So maybe RZA was as frustrated as Ghost was when the samples didn’t clear. And while “Flowers” certainly lost some of the original version’s warped, nervous stick-up-kid edginess, it nonetheless showcases an in-his-prime Ironman lyrically besting his estimable Wu brethren.
But if it feels like the label stepped on his product, watering it down — like the work Stringer Bell forced his lieutenants to sling in season one of The Wire — Ghost makes up for that with “The Forest,” which is nothing but that uncut raw. It features some of the self-proclaimed Wally Champ’s most imaginative darts. Ghost should win an EGOT for, Stanislavski style, inhabiting Ricochet Rabbit, Tweety Bird, Elmer Fudd, Shaggy, and a slew of other Saturday morning favorites.

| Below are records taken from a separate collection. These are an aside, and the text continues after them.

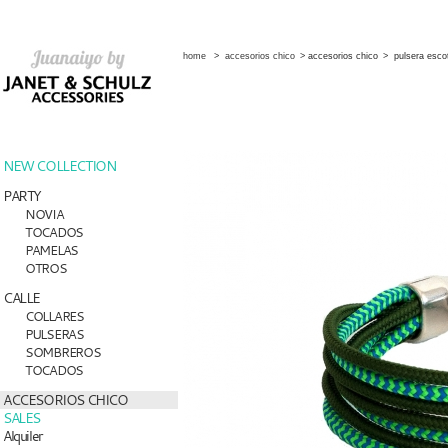
home
>
accesorios chico
>
accesorios chico
>
pulsera esco
NEW COLLECTION
PARTY
NOVIA
TOCADOS
PAMELAS
OTROS
CALLE
COLLARES
PULSERAS
SOMBREROS
TOCADOS
ACCESORIOS CHICO
SALES
Alquiler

His dramatis personae here are at James Earl Jones levels.
On the Alchemist’s moody, flutes-driven beat — a demented riff on whatever the theme music to a multiplane-camera version of Smurfs: The Lost Village might sound like — Ghost recites a Palm d’Or-worthy true-crime hagiography for the beloved basset hound, Droopy: “‘Bet you my golly, oh glory with a story to tell/ Droopy got knocked, now he Muslim in jail/ His name is Abdrul, Colorful, Snow White tattoo/ She used to send him mad flicks in Cash Rule.” His spot-on impersonation of at least one of the Three Little Pigs and the Big Bad Wolf (“‘What great big heat you have’/ He replied, ‘Fuck my gun I’ll eat you fast’”) would make Stella Adler proud.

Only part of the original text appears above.